=== MATERIALS PROVIDED ===
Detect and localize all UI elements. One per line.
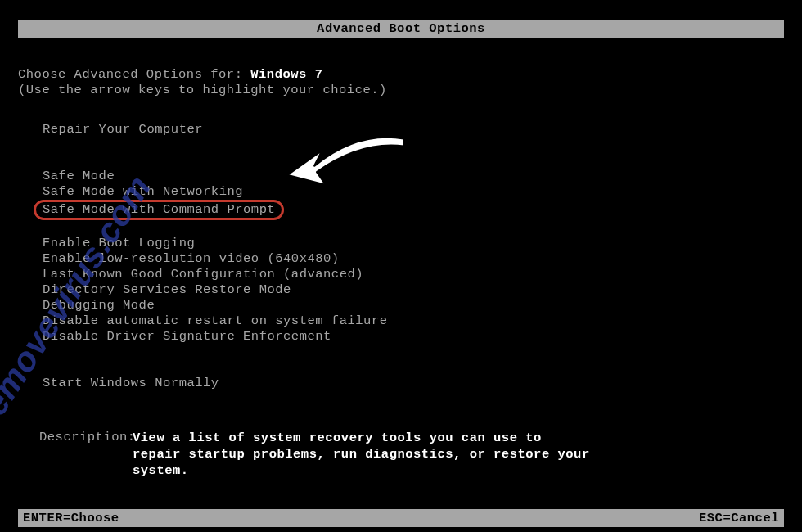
menu-directory-services-restore[interactable]: Directory Services Restore Mode — [43, 282, 387, 298]
footer-bar: ENTER=Choose ESC=Cancel — [18, 509, 784, 527]
pointer-arrow-icon — [270, 127, 413, 205]
menu-disable-driver-signature[interactable]: Disable Driver Signature Enforcement — [43, 329, 387, 345]
menu-enable-boot-logging[interactable]: Enable Boot Logging — [43, 236, 387, 251]
menu-safe-mode-command-prompt[interactable]: Safe Mode with Command Prompt — [34, 200, 284, 220]
menu-low-res-video[interactable]: Enable low-resolution video (640x480) — [43, 251, 387, 267]
description-label: Description: — [39, 430, 133, 479]
menu-debugging-mode[interactable]: Debugging Mode — [43, 298, 387, 313]
menu-disable-auto-restart[interactable]: Disable automatic restart on system fail… — [43, 313, 387, 329]
description-text: View a list of system recovery tools you… — [133, 430, 591, 479]
footer-enter: ENTER=Choose — [23, 511, 119, 525]
choose-advanced-line: Choose Advanced Options for: Windows 7 — [18, 67, 322, 82]
title-text: Advanced Boot Options — [317, 21, 485, 36]
title-bar: Advanced Boot Options — [18, 20, 784, 38]
os-name: Windows 7 — [250, 67, 322, 82]
description-block: Description: View a list of system recov… — [39, 430, 591, 479]
menu-start-windows-normally[interactable]: Start Windows Normally — [43, 376, 387, 391]
menu-last-known-good[interactable]: Last Known Good Configuration (advanced) — [43, 267, 387, 282]
footer-esc: ESC=Cancel — [699, 511, 779, 525]
choose-prefix: Choose Advanced Options for: — [18, 67, 250, 82]
arrow-keys-hint: (Use the arrow keys to highlight your ch… — [18, 83, 387, 97]
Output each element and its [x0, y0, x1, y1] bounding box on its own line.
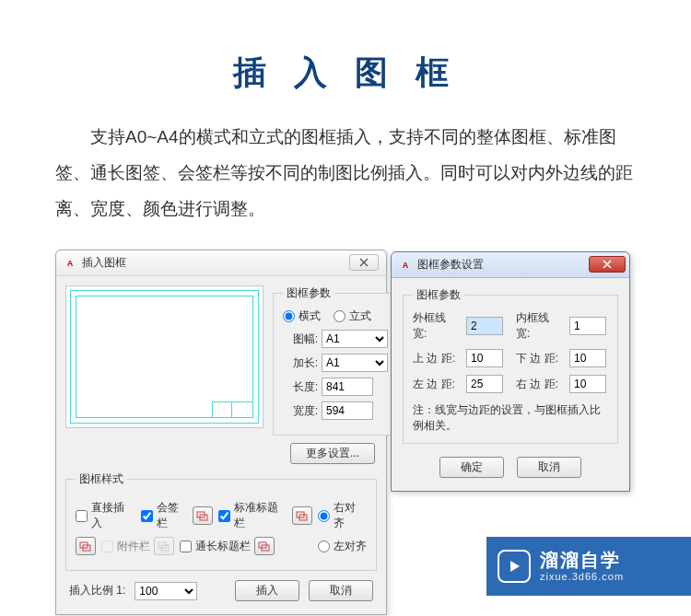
- orientation-vertical-label: 立式: [349, 308, 371, 324]
- jiachang-label: 加长:: [283, 355, 318, 371]
- tufu-select[interactable]: A1: [322, 330, 388, 348]
- inner-width-label: 内框线宽:: [516, 310, 558, 342]
- watermark-url: zixue.3d66.com: [540, 571, 624, 583]
- bottom-margin-label: 下 边 距:: [516, 351, 558, 366]
- length-input[interactable]: [322, 378, 373, 396]
- width-label: 宽度:: [283, 403, 318, 419]
- top-margin-label: 上 边 距:: [413, 351, 455, 366]
- right-margin-label: 右 边 距:: [516, 377, 558, 392]
- frame-params-group: 图框参数 横式 立式 图幅: A1 加长: A1: [273, 285, 398, 436]
- ok-button[interactable]: 确定: [439, 457, 504, 478]
- align-right-label: 右对齐: [334, 500, 367, 531]
- bottom-margin-input[interactable]: [569, 349, 606, 367]
- frame-style-group: 图框样式 直接插入 会签栏 标准标题栏: [65, 471, 377, 571]
- frame-preview: [65, 285, 264, 428]
- width-input[interactable]: [322, 401, 373, 420]
- dialog-title-text: 插入图框: [82, 255, 126, 271]
- cancel-button[interactable]: 取消: [309, 580, 373, 601]
- tongchang-label: 通长标题栏: [195, 539, 251, 554]
- align-left-label: 左对齐: [334, 539, 367, 554]
- browse-icon: [79, 540, 92, 552]
- direct-insert-checkbox[interactable]: 直接插入: [76, 500, 135, 531]
- fujian-browse-button: [154, 537, 174, 555]
- direct-insert-label: 直接插入: [91, 500, 135, 531]
- note-text: 注：线宽与边距的设置，与图框插入比例相关。: [413, 402, 608, 434]
- length-label: 长度:: [283, 379, 318, 395]
- watermark: 溜溜自学 zixue.3d66.com: [486, 537, 691, 596]
- left-margin-input[interactable]: [466, 375, 503, 393]
- close-icon: [359, 258, 369, 267]
- insert-frame-dialog: A 插入图框 图框参数 横式 立式: [55, 250, 387, 615]
- orientation-vertical[interactable]: 立式: [334, 308, 371, 324]
- browse-icon: [196, 509, 209, 522]
- align-right-radio[interactable]: 右对齐: [318, 500, 367, 531]
- huiqian-checkbox[interactable]: 会签栏: [141, 500, 190, 531]
- biaozhun-browse-button[interactable]: [292, 506, 312, 525]
- fujian-label: 附件栏: [117, 539, 150, 554]
- frame-settings-dialog: A 图框参数设置 图框参数 外框线宽: 内框线宽: 上 边 距: 下 边 距: …: [391, 251, 630, 492]
- close-icon: [603, 260, 612, 269]
- outer-width-label: 外框线宽:: [413, 310, 455, 342]
- app-icon: A: [64, 257, 76, 270]
- biaozhun-checkbox[interactable]: 标准标题栏: [218, 500, 288, 531]
- watermark-brand: 溜溜自学: [540, 549, 624, 571]
- page-description: 支持A0~A4的横式和立式的图框插入，支持不同的整体图框、标准图签、通长图签、会…: [0, 96, 691, 227]
- page-title: 插 入 图 框: [0, 0, 691, 96]
- fujian-checkbox: 附件栏: [101, 539, 150, 554]
- outer-width-input[interactable]: [466, 317, 503, 335]
- jiachang-select[interactable]: A1: [322, 354, 388, 372]
- dialog-titlebar: A 图框参数设置: [392, 252, 629, 278]
- left-margin-label: 左 边 距:: [413, 377, 455, 392]
- ratio-label: 插入比例 1:: [69, 583, 125, 599]
- align-left-radio[interactable]: 左对齐: [318, 539, 367, 554]
- inner-width-input[interactable]: [569, 317, 606, 335]
- huiqian-browse-button[interactable]: [193, 506, 213, 525]
- insert-button[interactable]: 插入: [235, 580, 299, 601]
- params-group: 图框参数 外框线宽: 内框线宽: 上 边 距: 下 边 距: 左 边 距: 右 …: [403, 287, 618, 444]
- dialog-titlebar: A 插入图框: [56, 250, 386, 276]
- cancel-button[interactable]: 取消: [517, 457, 581, 478]
- biaozhun-label: 标准标题栏: [234, 500, 288, 531]
- top-margin-input[interactable]: [466, 349, 503, 367]
- tufu-label: 图幅:: [283, 331, 318, 347]
- play-icon: [498, 550, 531, 583]
- huiqian-label: 会签栏: [157, 500, 190, 531]
- frame-params-legend: 图框参数: [283, 285, 334, 301]
- tongchang-browse-button[interactable]: [254, 537, 275, 555]
- close-button[interactable]: [349, 254, 379, 271]
- slot1-button[interactable]: [76, 537, 96, 555]
- svg-marker-10: [510, 561, 520, 572]
- right-margin-input[interactable]: [569, 375, 606, 393]
- ratio-select[interactable]: 100: [135, 582, 197, 600]
- close-button[interactable]: [589, 256, 626, 273]
- browse-icon: [258, 540, 271, 552]
- frame-style-legend: 图框样式: [76, 471, 127, 487]
- orientation-horizontal-label: 横式: [299, 308, 321, 324]
- dialog-title-text: 图框参数设置: [417, 257, 484, 273]
- orientation-horizontal[interactable]: 横式: [283, 308, 321, 324]
- tongchang-checkbox[interactable]: 通长标题栏: [180, 539, 251, 554]
- browse-icon: [296, 509, 309, 522]
- more-settings-button[interactable]: 更多设置...: [290, 443, 375, 464]
- params-legend: 图框参数: [413, 287, 464, 303]
- browse-icon: [158, 540, 170, 552]
- app-icon: A: [399, 259, 412, 272]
===
> EXERCISE
Return every line of the records in which the word "biaozhun" is found.

> SOLUTION FOR THIS TASK
- biaozhun-browse-button[interactable]: [292, 506, 312, 525]
- biaozhun-checkbox[interactable]: 标准标题栏: [218, 500, 288, 531]
- biaozhun-label: 标准标题栏: [234, 500, 288, 531]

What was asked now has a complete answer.